We will begin by preparing the whipped cream with mascarpone for the filling. To do this, we put the gelatin sheets in a bowl in cold water. we left hydrate for 10 minutes.
Then we boil the milk with the vanilla pod and sugar. we left infuse covered for 15 minutes. We pass through a strainer, add the drained and melted gelatin sheets for a few seconds in the microwave and the mascarpone cheese.
We use the hand mixer so that the dough is smooth. Next, we add the cold cream and mix with a spatula until obtaining a homogeneous consistency. Let rest for 12 hours in the refrigerator. Next, we beat at medium speed until the cream takes on volume and becomes thick. We reserve in a pastry bag with a wide mouthpiece.
To make the rolled cake, preheat the oven to 180°C. We prepare a baking tray with a silicone mat or a sheet of baking paper of about 35×35 cm or a 40x30cm baking tray.
We beat the egg yolks and sugar A with a mixer using a “beater” attachment until we obtain a light and voluminous mass. Besides, Beat the egg whites with the sugar B in a separate bowl until a light, stable but elastic foam is obtained.
Add the meringue to the beaten egg yolks several times, stirring constantly with a spatula. Next, add the sifted flour and mix gently with a spatula.
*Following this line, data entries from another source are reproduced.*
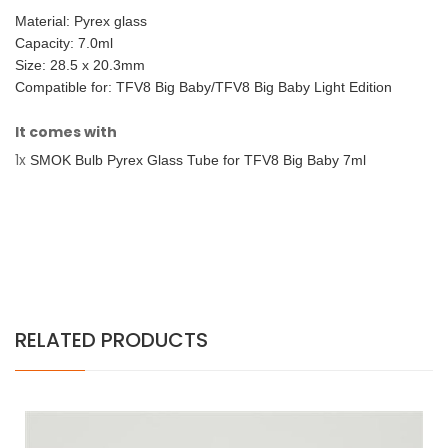
Material: Pyrex glass
Capacity: 7.0ml
Size: 28.5 x 20.3mm
Compatible for: TFV8 Big Baby/TFV8 Big Baby Light Edition
It comes with
1x
SMOK Bulb Pyrex Glass Tube for TFV8 Big Baby 7ml
RELATED PRODUCTS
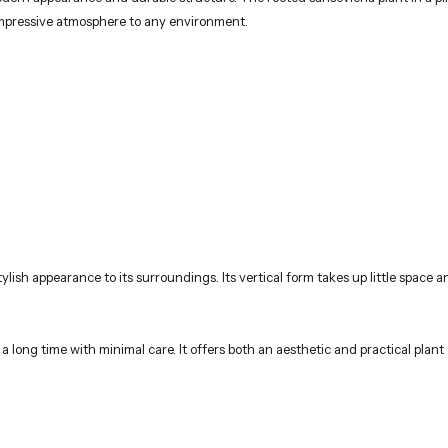
 impressive atmosphere to any environment.
lish appearance to its surroundings. Its vertical form takes up little space
 a long time with minimal care. It offers both an aesthetic and practical plant 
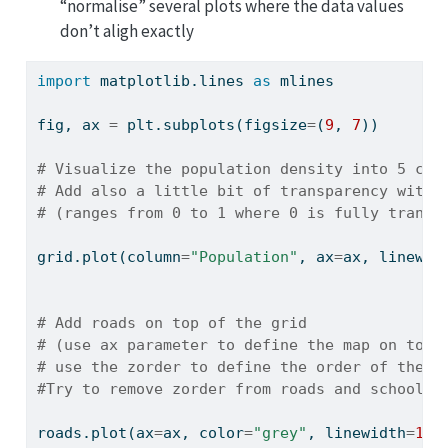
“normalise” several plots where the data values
don’t aligh exactly
import
 matplotlib.lines 
as
 mlines
fig, ax 
=
 plt.subplots(figsize
=
(
9
, 
7
))
# Visualize the population density into 5 cla
# Add also a little bit of transparency with 
# (ranges from 0 to 1 where 0 is fully transp
grid.plot(column
=
"Population"
, ax
=
ax, linewid
# Add roads on top of the grid
# (use ax parameter to define the map on top 
# use the zorder to define the order of the l
#Try to remove zorder from roads and schools 
roads.plot(ax
=
ax, color
=
"grey"
, linewidth
=
1.5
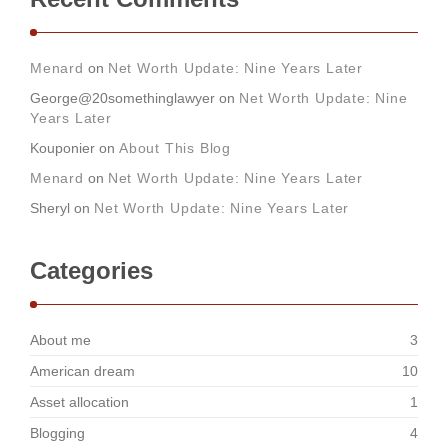
Menard
on
Net Worth Update: Nine Years Later
George@20somethinglawyer
on
Net Worth Update: Nine
Years Later
Kouponier
on
About This Blog
Menard
on
Net Worth Update: Nine Years Later
Sheryl
on
Net Worth Update: Nine Years Later
Categories
About me
3
American dream
10
Asset allocation
1
Blogging
4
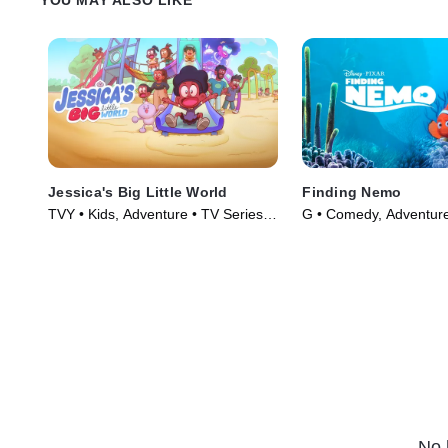
Jessica's Big Little World
Finding Nemo
TVY • Kids, Adventure • TV Series
G • Comedy, Adventure
(2023)
(2003)
No 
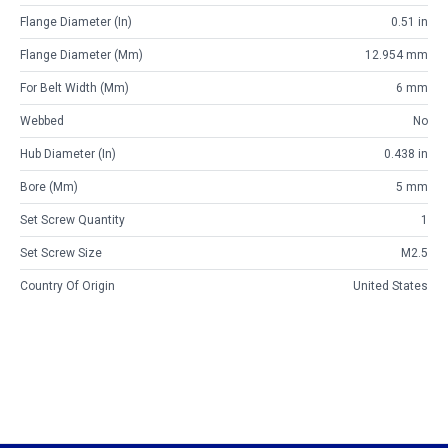
Flange Diameter (in)
0.51 in
Flange Diameter (mm)
12.954 mm
For Belt Width (mm)
6 mm
Webbed
No
Hub Diameter (in)
0.438 in
Bore (mm)
5 mm
Set Screw Quantity
1
Set Screw Size
M2.5
Country Of Origin
United States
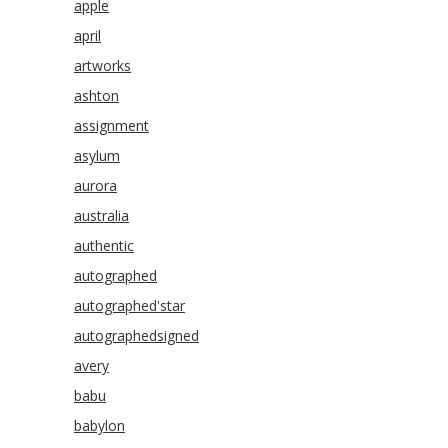
apple
april
artworks
ashton
assignment
asylum
aurora
australia
authentic
autographed
autographed'star
autographedsigned
avery
babu
babylon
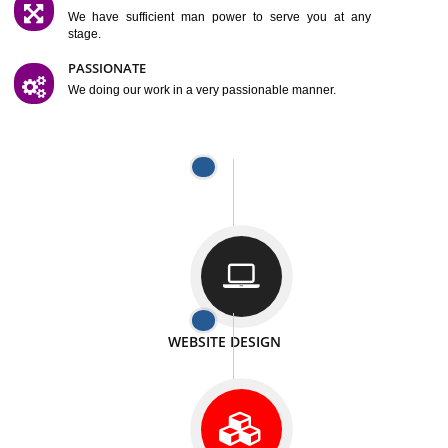
SATISFACTION
We provide satisfactory work to our customer
DIFFERENT WEBSITES
We can able to make website related with all fields.
INTERNET PROMOTION
We also provide internet Service to the our customer
RESPONSIVE NATURE
At any stage we will ptovide you the backup.
WELL STRUCTURED
We provide you many service in a well structured
manner
MAN POWER
We have sufficient man power to serve you at any
stage.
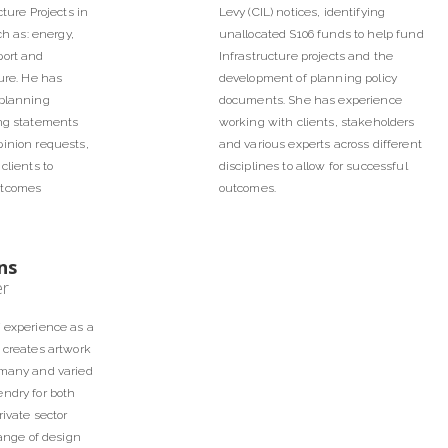
cture Projects in
Levy (CIL) notices, identifying
ch as: energy,
unallocated S106 funds to help fund
port and
Infrastructure projects and the
ture. He has
development of planning policy
 planning
documents. She has experience
ing statements
working with clients, stakeholders
pinion requests,
and various experts across different
clients to
disciplines to allow for successful
utcomes
outcomes.
ns
er
f experience as a
 creates artwork
 many and varied
ndry for both
rivate sector
range of design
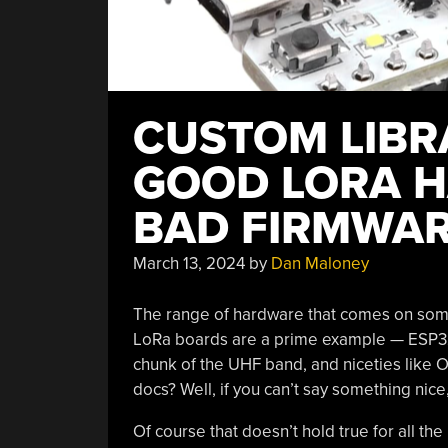
CUSTOM LIBR
GOOD LORA 
BAD FIRMWA
March 13, 2024
by
Dan Maloney
The range of hardware that comes on some 
LoRa boards are a prime example — ESP32 w
chunk of the UHF band, and niceties like 
docs? Well, if you can’t say something nice,
Of course that doesn’t hold true for all th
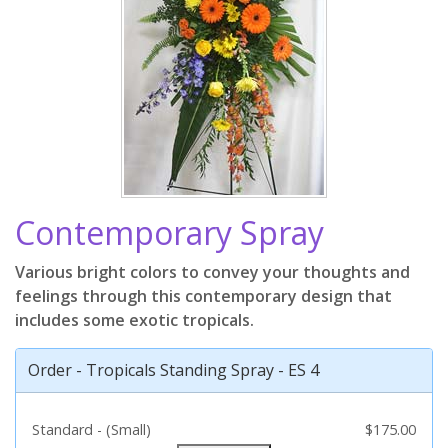
Contemporary Spray
Various bright colors to convey your thoughts and
feelings through this contemporary design that
includes some exotic tropicals.
Order - Tropicals Standing Spray - ES 4
Standard - (Small)
$175.00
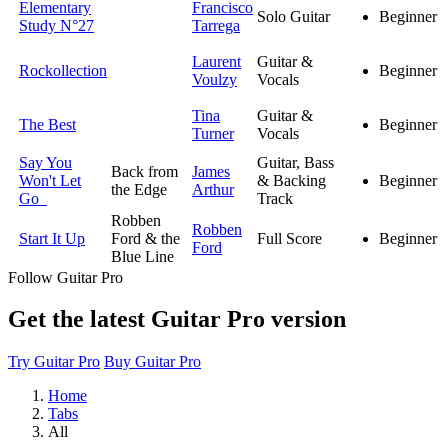
Elementary
Francisco
Solo Guitar
Beginner
Study N°27
Tarrega
Laurent
Guitar &
Rockollection
Beginner
Voulzy
Vocals
Tina
Guitar &
The Best
Beginner
Turner
Vocals
Say You
Guitar, Bass
Back from
James
Won't Let
& Backing
Beginner
the Edge
Arthur
Go
Track
Robben
Robben
Start It Up
Ford & the
Full Score
Beginner
Ford
Blue Line
Follow Guitar Pro
Get the latest Guitar Pro version
Try Guitar Pro
Buy Guitar Pro
Home
Tabs
All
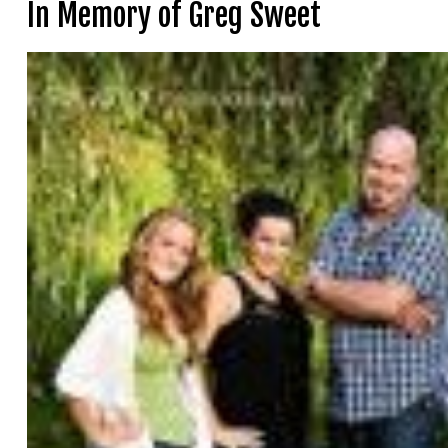
In Memory of Greg Sweet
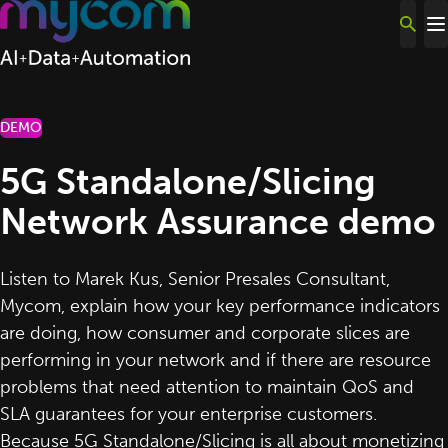
Skip to content
DEMO
5G Standalone/Slicing
Network Assurance demo
Listen to
Marek Kus
, Senior Presales Consultant,
Mycom
, explain how your key performance indicators
are doing, how consumer and corporate slices are
performing in your network and if there are resource
problems that need attention to maintain QoS and
SLA guarantees for your enterprise customers.
Because
5G Standalone/Slicing
is all about monetizing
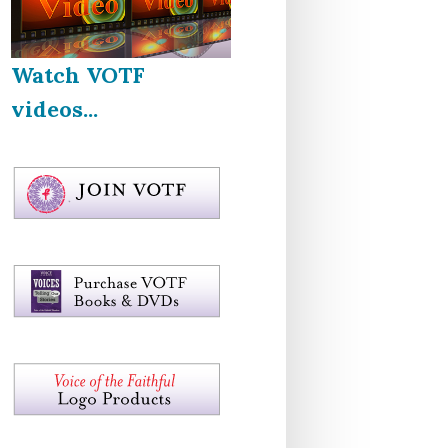
Watch VOTF
videos...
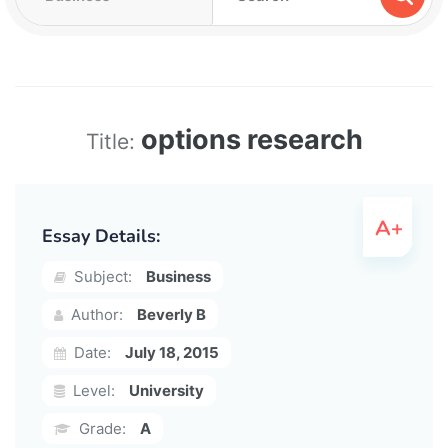
options research
Title:
Essay Details:
Subject:
Business
Author:
Beverly B
Date:
July 18, 2015
Level:
University
Grade:
A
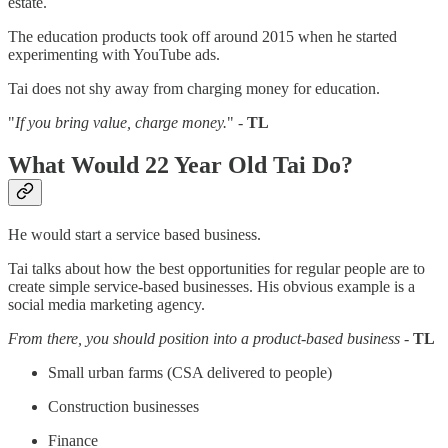
estate.
The education products took off around 2015 when he started
experimenting with YouTube ads.
Tai does not shy away from charging money for education.
"
If you bring value, charge money.
" -
TL
What Would 22 Year Old Tai Do?
He would start a service based business.
Tai talks about how the best opportunities for regular people are to
create simple service-based businesses. His obvious example is a
social media marketing agency.
From there, you should position into a product-based business
-
TL
Small urban farms (CSA delivered to people)
Construction businesses
Finance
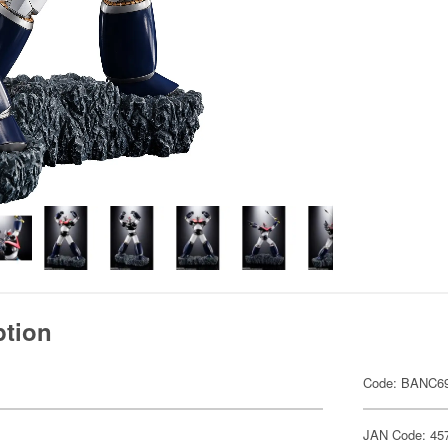
ption
Code: BANC6
JAN Code: 45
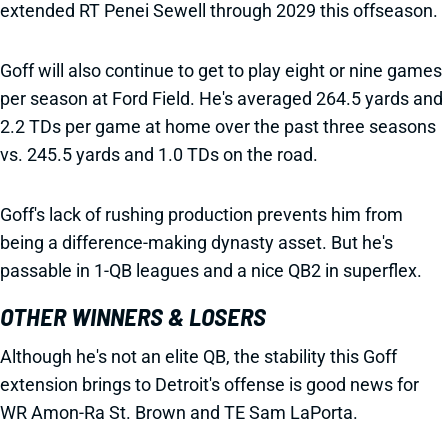
extended RT Penei Sewell through 2029 this offseason.
Goff will also continue to get to play eight or nine games
per season at Ford Field. He's averaged 264.5 yards and
2.2 TDs per game at home over the past three seasons
vs. 245.5 yards and 1.0 TDs on the road.
Goff's lack of rushing production prevents him from
being a difference-making dynasty asset. But he's
passable in 1-QB leagues and a nice QB2 in superflex.
OTHER WINNERS & LOSERS
Although he's not an elite QB, the stability this Goff
extension brings to Detroit's offense is good news for
WR Amon-Ra St. Brown and TE Sam LaPorta.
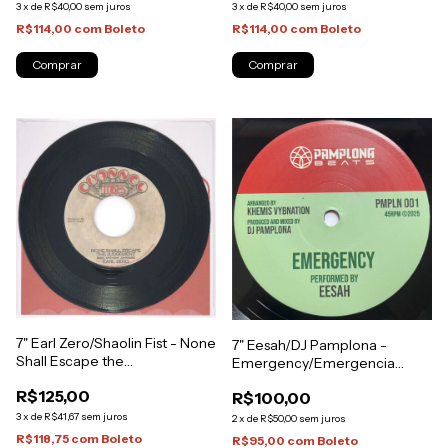
3
x
de
R$40,00
sem juros
3
x
de
R$40,00
sem juros
R$114,00
com
Boleto
R$114,00
com
Boleto
7" Earl Zero/Shaolin Fist - None
7" Eesah/DJ Pamplona -
Shall Escape the
Emergency/Emergencia
Judgment/Judgment Version
Riddim [NM]
R$125,00
R$100,00
[NM]
3
x
de
R$41,67
sem juros
2
x
de
R$50,00
sem juros
R$118,75
com
Boleto
R$95,00
com
Boleto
Finally, in small portions, we add the vegetable oil mixed with the milk at room temperature.
Mix gently until a homogeneous mass is obtained. Pour the dough into a mold and flatten it with a spatula. Bake for 10 to 12 minutes. The cake will be a uniform golden color and will easily come out of the pan without sticking. Let the cake cool to room temperature.
To finish our cake roll, we whip the chantilly cream until obtaining an elastic consistency. Place the cake on parchment paper and spread the strawberry jam on the surface of the cake distributing it well.
we throw some 180 g of whipped cream on top and smooth with a spatula. On the narrow edge of the cake we put a tube of cream with the sleeve at a distance of 1-1.5 cm from the edge. Lifting the scroll, we gently turn the scroll inside out, pressing lightly after each turn.
Place the roll hiding the seam underneath on a baking tray and refrigerate it for an hour. Once stabilized, we cut the edges of the cake roll. Decorate with icing sugar, make a decoration on the surface with cream and mascarpone cream and place some fresh strawberries on top.